REQUIRED WORK: Once the images are set aside, print the remaining lines below exactly.

RECORDS SUPPLIED:

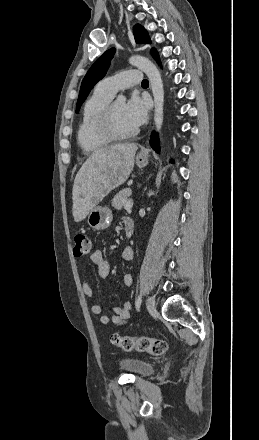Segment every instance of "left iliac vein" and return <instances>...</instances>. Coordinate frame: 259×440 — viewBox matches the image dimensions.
Returning a JSON list of instances; mask_svg holds the SVG:
<instances>
[{
  "instance_id": "obj_1",
  "label": "left iliac vein",
  "mask_w": 259,
  "mask_h": 440,
  "mask_svg": "<svg viewBox=\"0 0 259 440\" xmlns=\"http://www.w3.org/2000/svg\"><path fill=\"white\" fill-rule=\"evenodd\" d=\"M146 305H147V309L148 311L152 312L155 310V298L154 296H149L147 301H146Z\"/></svg>"
}]
</instances>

RESULT OF THE EXERCISE:
Segment every instance of "left iliac vein" and return <instances>...</instances>. Coordinate frame: 259×440 — viewBox matches the image dimensions.
Returning a JSON list of instances; mask_svg holds the SVG:
<instances>
[{
  "instance_id": "obj_1",
  "label": "left iliac vein",
  "mask_w": 259,
  "mask_h": 440,
  "mask_svg": "<svg viewBox=\"0 0 259 440\" xmlns=\"http://www.w3.org/2000/svg\"><path fill=\"white\" fill-rule=\"evenodd\" d=\"M146 305H147V309L148 311L152 312L155 310V298L154 296H149L147 301H146Z\"/></svg>"
}]
</instances>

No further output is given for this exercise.